(Task data)
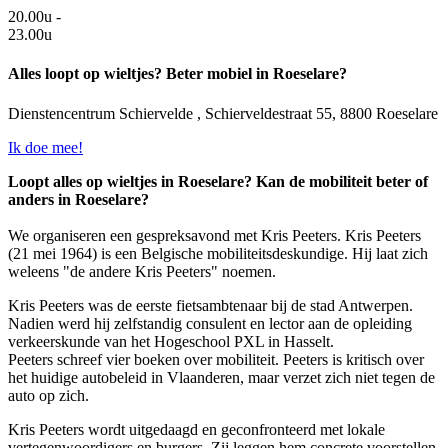
20.00u -
23.00u
Alles loopt op wieltjes? Beter mobiel in Roeselare?
Dienstencentrum Schiervelde , Schierveldestraat 55, 8800 Roeselare
Ik doe mee!
Loopt alles op wieltjes in Roeselare? Kan de mobiliteit beter of
anders in Roeselare?
We organiseren een gespreksavond met Kris Peeters. Kris Peeters
(21 mei 1964) is een Belgische mobiliteitsdeskundige. Hij laat zich
weleens "de andere Kris Peeters" noemen.
Kris Peeters was de eerste fietsambtenaar bij de stad Antwerpen.
Nadien werd hij zelfstandig consulent en lector aan de opleiding
verkeerskunde van het Hogeschool PXL in Hasselt.
Peeters schreef vier boeken over mobiliteit. Peeters is kritisch over
het huidige autobeleid in Vlaanderen, maar verzet zich niet tegen de
auto op zich.
Kris Peeters wordt uitgedaagd en geconfronteerd met lokale
vertegenwoordigers en burgers. Zij leggen hem concrete voorstellen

(Exercise) Scan the material for the string "Peeters". Copy each line where it appears.

(Written reply)
We organiseren een gespreksavond met Kris Peeters. Kris Peeters
weleens "de andere Kris Peeters" noemen.
Kris Peeters was de eerste fietsambtenaar bij de stad Antwerpen.
Peeters schreef vier boeken over mobiliteit. Peeters is kritisch over
Kris Peeters wordt uitgedaagd en geconfronteerd met lokale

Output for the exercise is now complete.